Don’t Be Overwhelmed by NLP
Last Updated on August 24, 2020 by Editorial Team
Author(s): Mukul Malik
Natural Language Processing
Don’t Be Overwhelmed by NLP Research
How to cope with the volume of ongoing research in NLP which is probably infeasible for you
What is going on?
NLP is the new Computer Vision
With enormous amount go textual datasets available; giants like Google, Microsoft, Facebook etc have diverted their focus towards NLP.
Models using thousands of super-costly TPUs/GPUs, making them infeasible for most.
This gave me anxiety! (we’ll come back to that)
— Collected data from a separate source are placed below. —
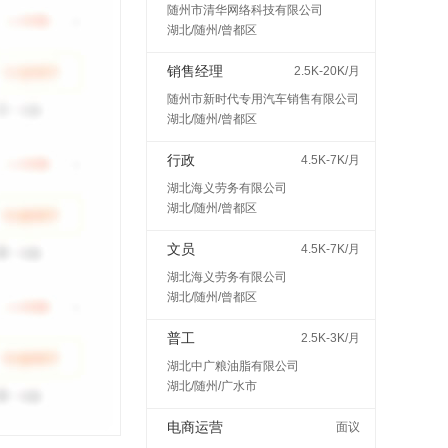
随州市清华网络科技有限公司
湖北/随州/曾都区
销售经理
2.5K-20K/月
随州市新时代专用汽车销售有限公司
湖北/随州/曾都区
行政
4.5K-7K/月
湖北海义劳务有限公司
湖北/随州/曾都区
文员
4.5K-7K/月
湖北海义劳务有限公司
湖北/随州/曾都区
普工
2.5K-3K/月
湖北中广粮油脂有限公司
湖北/随州/广水市
电商运营
面议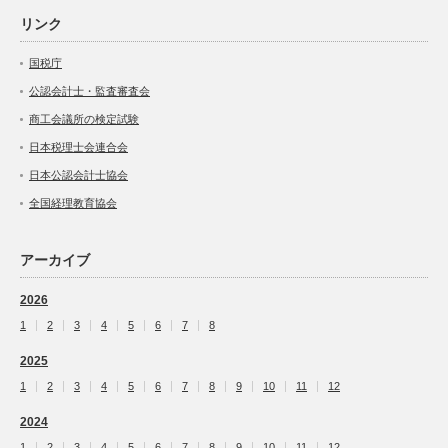
リンク
国税庁
公認会計士・監査審査会
商工会議所の検定試験
日本税理士会連合会
日本公認会計士協会
全国経理教育協会
アーカイブ
2026
1
2
3
4
5
6
7
8
2025
1
2
3
4
5
6
7
8
9
10
11
12
2024
1
2
3
4
5
6
7
8
9
10
11
12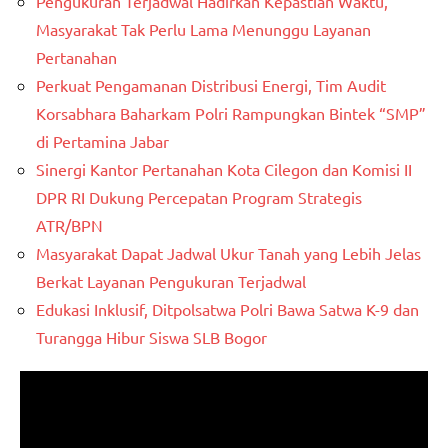
Pengukuran Terjadwal Hadirkan Kepastian Waktu,
Masyarakat Tak Perlu Lama Menunggu Layanan
Pertanahan
Perkuat Pengamanan Distribusi Energi, Tim Audit
Korsabhara Baharkam Polri Rampungkan Bintek “SMP”
di Pertamina Jabar
Sinergi Kantor Pertanahan Kota Cilegon dan Komisi II
DPR RI Dukung Percepatan Program Strategis
ATR/BPN
Masyarakat Dapat Jadwal Ukur Tanah yang Lebih Jelas
Berkat Layanan Pengukuran Terjadwal
Edukasi Inklusif, Ditpolsatwa Polri Bawa Satwa K-9 dan
Turangga Hibur Siswa SLB Bogor
Pemutar
Video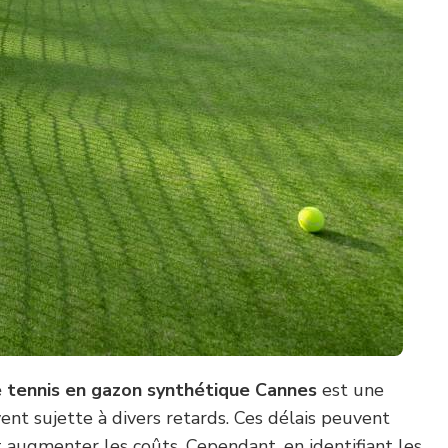
e tennis en gazon synthétique Cannes
est une
nt sujette à divers retards. Ces délais peuvent
t augmenter les coûts. Cependant, en identifiant les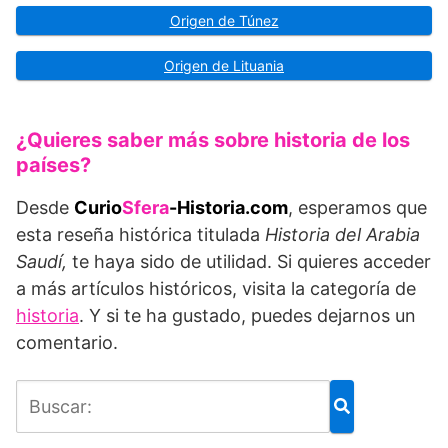
Origen de Túnez
Origen de Lituania
¿Quieres saber más sobre historia de los
países?
Desde
Curio
Sfera
-Historia.com
, esperamos que
esta reseña histórica titulada
Historia del Arabia
Saudí,
te haya sido de utilidad. Si quieres acceder
a más artículos históricos, visita la categoría de
historia
. Y si te ha gustado, puedes dejarnos un
comentario.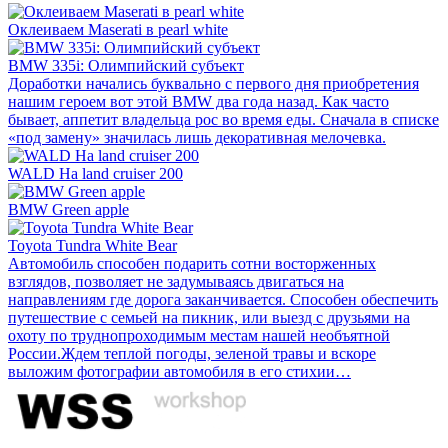
Оклеиваем Maserati в pearl white
BMW 335i: Олимпийский субъект
Доработки начались буквально с первого дня приобретения
нашим героем вот этой BMW два года назад. Как часто
бывает, аппетит владельца рос во время еды. Сначала в списке
«под замену» значилась лишь декоративная мелочевка.
WALD На land cruiser 200
BMW Green apple
Toyota Tundra White Bear
Автомобиль способен подарить сотни восторженных
взглядов, позволяет не задумываясь двигаться на
направлениям где дорога заканчивается. Способен обеспечить
путешествие с семьей на пикник, или выезд с друзьями на
охоту по труднопроходимым местам нашей необъятной
России.Ждем теплой погоды, зеленой травы и вскоре
выложим фотографии автомобиля в его стихии…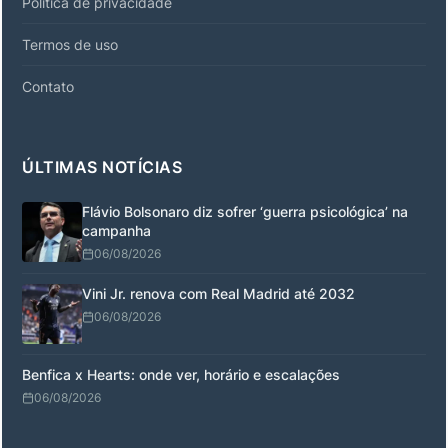
Política de privacidade
Termos de uso
Contato
ÚLTIMAS NOTÍCIAS
Flávio Bolsonaro diz sofrer ‘guerra psicológica’ na
campanha
06/08/2026
Vini Jr. renova com Real Madrid até 2032
06/08/2026
Benfica x Hearts: onde ver, horário e escalações
06/08/2026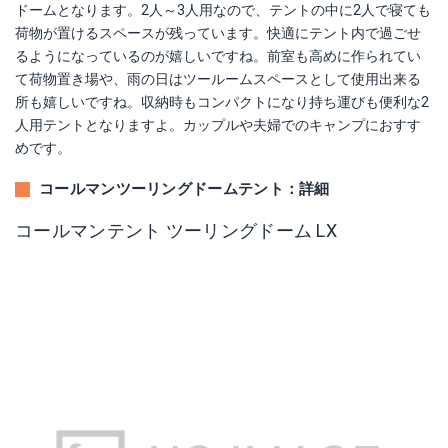
ドームとなります。2人～3人用なので、テントの中に2人で寝ても
荷物が置けるスペースが残っています。快適にテント内で過ごせ
るようになっているのが嬉しいですね。前室も高めに作られてい
て荷物置き場や、雨の日はツールームスペースとして使用出来る
所も嬉しいですね。収納時もコンパクトになり持ち運びも便利な2
人用テントとなりますよ。カップルや夫婦でのキャンプにおすす
めです。
コールマンツーリングドームテント：詳細
コールマンテント ツーリングドーム LX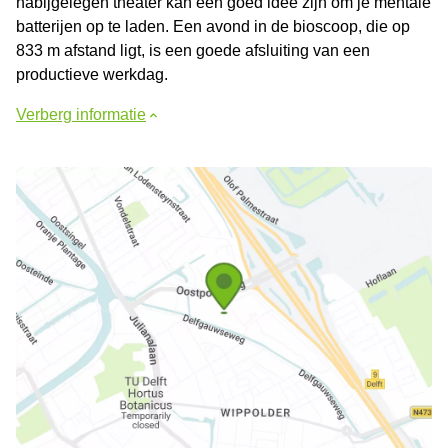
nabijgelegen theater kan een goed idee zijn om je mentale
batterijen op te laden. Een avond in de bioscoop, die op
833 m afstand ligt, is een goede afsluiting van een
productieve werkdag.
Verberg informatie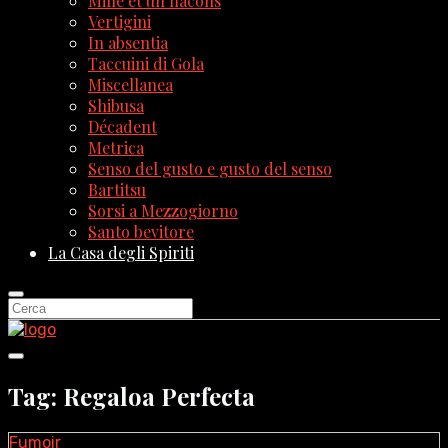
Mille et un flacons
Vertigini
In absentia
Taccuini di Gola
Miscellanea
Shibusa
Décadent
Metrica
Senso del gusto e gusto del senso
Bartitsu
Sorsi a Mezzogiorno
Santo bevitore
La Casa degli Spiriti
Tag: Regaloa Perfecta
Fumoir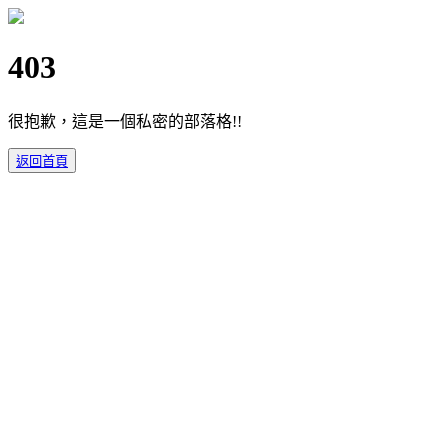
403
很抱歉，這是一個私密的部落格!!
返回首頁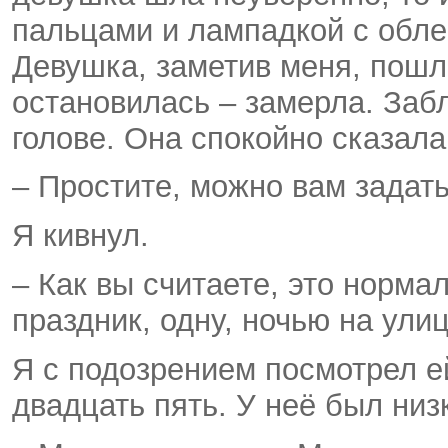
пальцами и лампадкой с обле
Девушка, заметив меня, пошла
остановилась – замерла. Заб
голове. Она спокойно сказала
– Простите, можно вам задат
Я кивнул.
– Как вы считаете, это норма
праздник, одну, ночью на ули
Я с подозрением посмотрел ей
двадцать пять. У неё был низ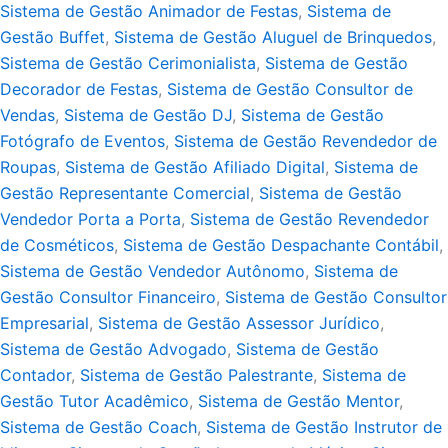
Sistema de Gestão Animador de Festas
,
Sistema de
Gestão Buffet
,
Sistema de Gestão Aluguel de Brinquedos
,
Sistema de Gestão Cerimonialista
,
Sistema de Gestão
Decorador de Festas
,
Sistema de Gestão Consultor de
Vendas
,
Sistema de Gestão DJ
,
Sistema de Gestão
Fotógrafo de Eventos
,
Sistema de Gestão Revendedor de
Roupas
,
Sistema de Gestão Afiliado Digital
,
Sistema de
Gestão Representante Comercial
,
Sistema de Gestão
Vendedor Porta a Porta
,
Sistema de Gestão Revendedor
de Cosméticos
,
Sistema de Gestão Despachante Contábil
,
Sistema de Gestão Vendedor Autônomo
,
Sistema de
Gestão Consultor Financeiro
,
Sistema de Gestão Consultor
Empresarial
,
Sistema de Gestão Assessor Jurídico
,
Sistema de Gestão Advogado
,
Sistema de Gestão
Contador
,
Sistema de Gestão Palestrante
,
Sistema de
Gestão Tutor Acadêmico
,
Sistema de Gestão Mentor
,
Sistema de Gestão Coach
,
Sistema de Gestão Instrutor de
Let’s these Tweets put things into perspective:
Tweet 1:
Tweet 2: (read the trailing tweet)
Consequences?
In about last one-year following knowledge became mainstream:
- Transformers was followed by Reformer, Longformer, GTrXL, Linformer, and others.
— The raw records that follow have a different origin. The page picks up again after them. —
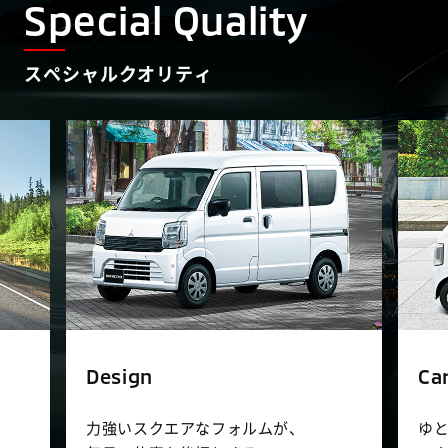
Special Quality
スペシャルクオリティ
Design
Ca
力強いスクエアなフォルムが、
ゆ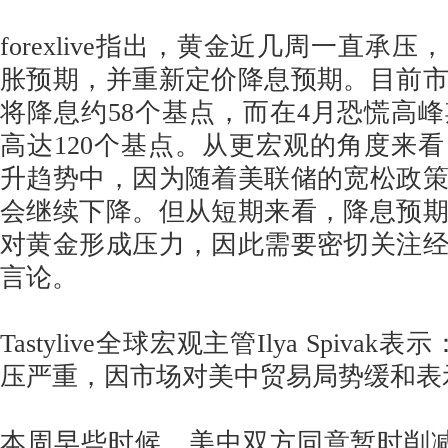
forexlive指出，黄金近几周一直承
胀预期，并重新定价降息预期。目前
将降息约58个基点，而在4月恐慌高
高达120个基点。从更宏观的角度来
升趋势中，因为随着美联储的宽松政
会继续下降。但从短期来看，降息预
对黄金形成压力，因此需要密切关注
言论。
Tastylive全球宏观主管Ilya Spiva
压严重，因市场对美中贸易局势缓和表
本周早些时候，美中双方同意暂时削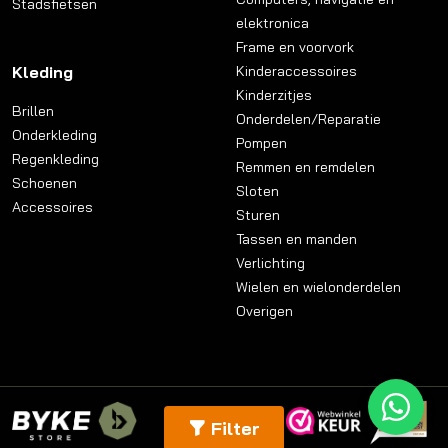
Stadsfietsen
elektronica
Frame en voorvork
Kleding
Kinderaccessoires
Kinderzitjes
Brillen
Onderdelen/Reparatie
Onderkleding
Pompen
Regenkleding
Remmen en remdelen
Schoenen
Sloten
Accessoires
Sturen
Tassen en manden
Verlichting
Wielen en wielonderdelen
Overigen
Filter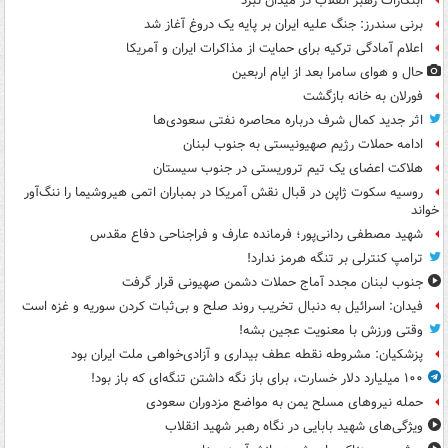
ابتکارات رهبر انقلاب در میدان نبرد
برنی سندرز: جنگ علیه ایران بر پایه یک دروغ آغاز شد
اعلام آمادگی ترکیه برای حمایت از مذاکرات ایران و آمریکا
حال و هوای سامرا بعد از ایام اربعین
فورلان به خانه بازگشت
اثر جدید کمال شرف درباره محاصره نفتی سعودی‌ها
ادامه حملات رژیم صهیونیستی به جنوب لبنان
هلاکت اعضای یک تیم تروریستی در جنوب سیستان
روسیه سکوت ژاپن در قبال نقش آمریکا در بمباران اتمی هیروشیما را ننگ‌آور
خواند
شهید مصطفی ردانی‌پور؛ فرمانده عارف و فراجناحی دفاع مقدس
ترامپ کنترلی بر تنگه هرمز ندارد!
جنوب لبنان مجدد آماج حملات دشمن صهیونی قرار گرفت
فیدان: اسرائیل به دنبال تخریب روند صلح و بی‌ثبات کردن سوریه و غزه است
وقتی ورزش با معنویت عجین بشه!
پزشکیان: مشروطه نقطه عطف بیداری و آزادی‌خواهی ملت ایران بود
۱۰۰ میلیارد دلار خسارت، برای باز نگه داشتن تنگه‌ای که باز بود!
حمله نیروهای مسلح یمن به مواضع مزدوران سعودی
ویژگی‌های شهید بابایی در نگاه رهبر شهید انقلاب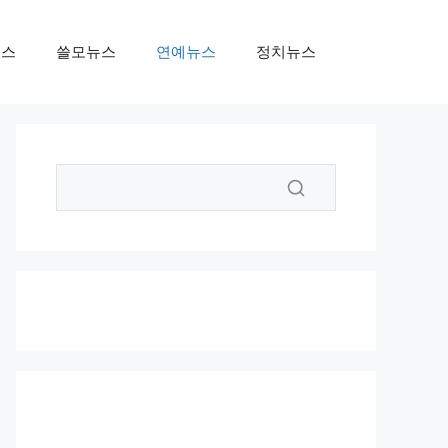
뉴스
쓸모뉴스
연예뉴스
정치뉴스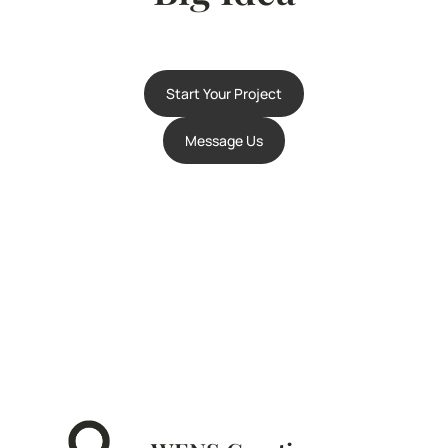
Start Your Project
Message Us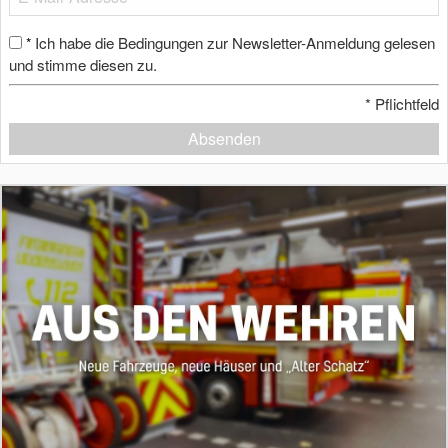
Ich habe die Bedingungen zur Newsletter-Anmeldung gelesen
*
und stimme diesen zu.
*
Pflichtfeld
Absenden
- BERT was followed by XLNet, RoBERTa, AlBERT, Electra, BART, T5, Big Bird, and others.
- Model Compression was extended by DistilBERT, TinyBERT, BERT-of-Theseus, Huffman Coding, Movement Pruning, PrunBERT, MobileBERT, and others.
- Even new tokenizations were introduced: Byte-Pair encoding (BPE), Word-Piece Encoding (WPE), Sentence-Piece Encoding (SPE), and others.
This is barely the tip of the iceberg.
So while you were trying to understand and implement a model, a bunch of new lighter and faster models were already available.
How to Cope with it?
The answer is short:
you don’t need to know it all, know only what is necessary
Reason
I read them all to realize most of the research is re-iteration of similar concepts.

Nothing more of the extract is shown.